Pull from the data below each line where the word "segurança" occurs, and copy it.

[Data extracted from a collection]
======
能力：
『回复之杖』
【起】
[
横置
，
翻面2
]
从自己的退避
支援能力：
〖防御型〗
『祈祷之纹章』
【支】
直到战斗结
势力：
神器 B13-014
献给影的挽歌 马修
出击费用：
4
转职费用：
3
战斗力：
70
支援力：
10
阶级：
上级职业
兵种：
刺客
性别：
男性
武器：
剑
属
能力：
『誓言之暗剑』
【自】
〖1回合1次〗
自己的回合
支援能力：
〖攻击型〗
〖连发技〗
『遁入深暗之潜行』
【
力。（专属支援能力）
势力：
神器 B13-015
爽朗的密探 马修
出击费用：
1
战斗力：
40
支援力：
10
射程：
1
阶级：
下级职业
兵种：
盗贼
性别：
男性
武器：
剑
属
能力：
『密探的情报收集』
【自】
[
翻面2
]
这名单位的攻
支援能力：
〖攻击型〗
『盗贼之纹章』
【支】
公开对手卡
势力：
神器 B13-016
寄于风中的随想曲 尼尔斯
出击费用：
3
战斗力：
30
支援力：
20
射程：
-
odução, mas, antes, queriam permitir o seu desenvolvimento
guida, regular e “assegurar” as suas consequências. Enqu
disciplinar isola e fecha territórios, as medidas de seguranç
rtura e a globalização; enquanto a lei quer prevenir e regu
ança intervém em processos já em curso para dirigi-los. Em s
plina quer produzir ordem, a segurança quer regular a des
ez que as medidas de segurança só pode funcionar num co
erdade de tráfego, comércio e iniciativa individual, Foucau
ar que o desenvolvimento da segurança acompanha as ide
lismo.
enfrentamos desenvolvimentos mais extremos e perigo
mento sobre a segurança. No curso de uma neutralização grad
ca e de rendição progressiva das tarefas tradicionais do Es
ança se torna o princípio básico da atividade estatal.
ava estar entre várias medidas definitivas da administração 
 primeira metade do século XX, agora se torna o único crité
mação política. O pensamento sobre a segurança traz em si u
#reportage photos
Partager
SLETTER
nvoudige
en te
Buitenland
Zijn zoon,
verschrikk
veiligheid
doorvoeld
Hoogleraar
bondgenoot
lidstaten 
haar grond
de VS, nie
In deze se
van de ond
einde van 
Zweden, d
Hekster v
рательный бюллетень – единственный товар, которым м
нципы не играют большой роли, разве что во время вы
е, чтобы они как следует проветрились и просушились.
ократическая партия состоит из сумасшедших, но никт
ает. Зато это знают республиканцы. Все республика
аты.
======
**Output of the task**:
plina quer produzir ordem, a segurança quer regular a des
ez que as medidas de segurança só pode funcionar num co
ar que o desenvolvimento da segurança acompanha as ide
mento sobre a segurança. No curso de uma neutralização grad
mação política. O pensamento sobre a segurança traz em si u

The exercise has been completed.